Task: Omit the pictures, and output the rest of the entries exactly as written.
── Input
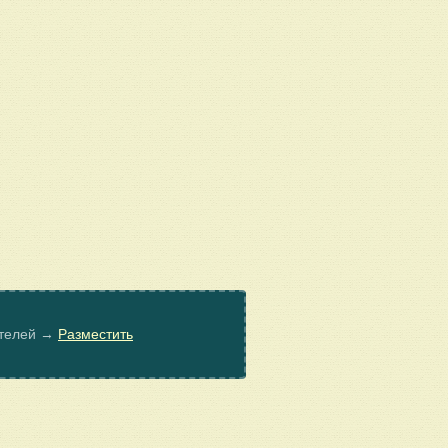
ателей →
Разместить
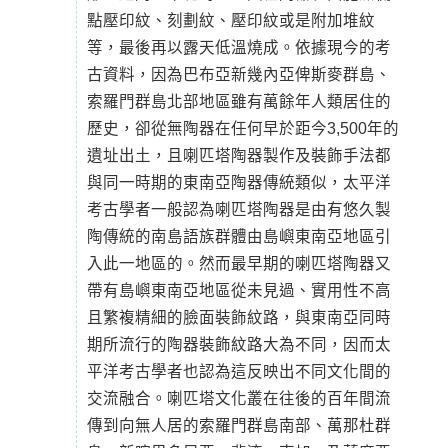
點壓印紋、刻劃紋、壓印紋或是附加堆紋
等，最後再以露天低溫燒成。依據現今的考
古資料，因為巴布亞新幾內亞俾斯麥群島、
索羅門群島北部地區雖有萬餘年人類居住的
歷史，卻從無陶器在任何早於距今3,500年的
遺址出土，且喇匹塔陶器製作及裝飾手法都
與同一時期的東南亞陶器傳統類似，太平洋
考古學者一般認為喇匹塔陶器是由有悠久製
陶傳統的南島語族群體由島嶼東南亞地區引
入此一地區的。然而最早期的喇匹塔陶器又
帶有島嶼東南亞地區從未見過、實用性不高
且繁複精細的臉面裝飾紋路，與東南亞同時
期所流行的陶器裝飾紋路大為不同，因而太
平洋考古學者也認為這反映出不同文化間的
交流融合。喇匹塔文化叢在往後的百年間流
傳到向無人居的索羅門群島南部、萬那杜群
────
The completed task:
ателей →
Разместить
點壓印紋、刻劃紋、壓印紋或是附加堆紋
等，最後再以露天低溫燒成。依據現今的考
古資料，因為巴布亞新幾內亞俾斯麥群島、
索羅門群島北部地區雖有萬餘年人類居住的
歷史，卻從無陶器在任何早於距今3,500年的
遺址出土，且喇匹塔陶器製作及裝飾手法都
與同一時期的東南亞陶器傳統類似，太平洋
考古學者一般認為喇匹塔陶器是由有悠久製
陶傳統的南島語族群體由島嶼東南亞地區引
入此一地區的。然而最早期的喇匹塔陶器又
帶有島嶼東南亞地區從未見過、實用性不高
且繁複精細的臉面裝飾紋路，與東南亞同時
期所流行的陶器裝飾紋路大為不同，因而太
平洋考古學者也認為這反映出不同文化間的
交流融合。喇匹塔文化叢在往後的百年間流
傳到向無人居的索羅門群島南部、萬那杜群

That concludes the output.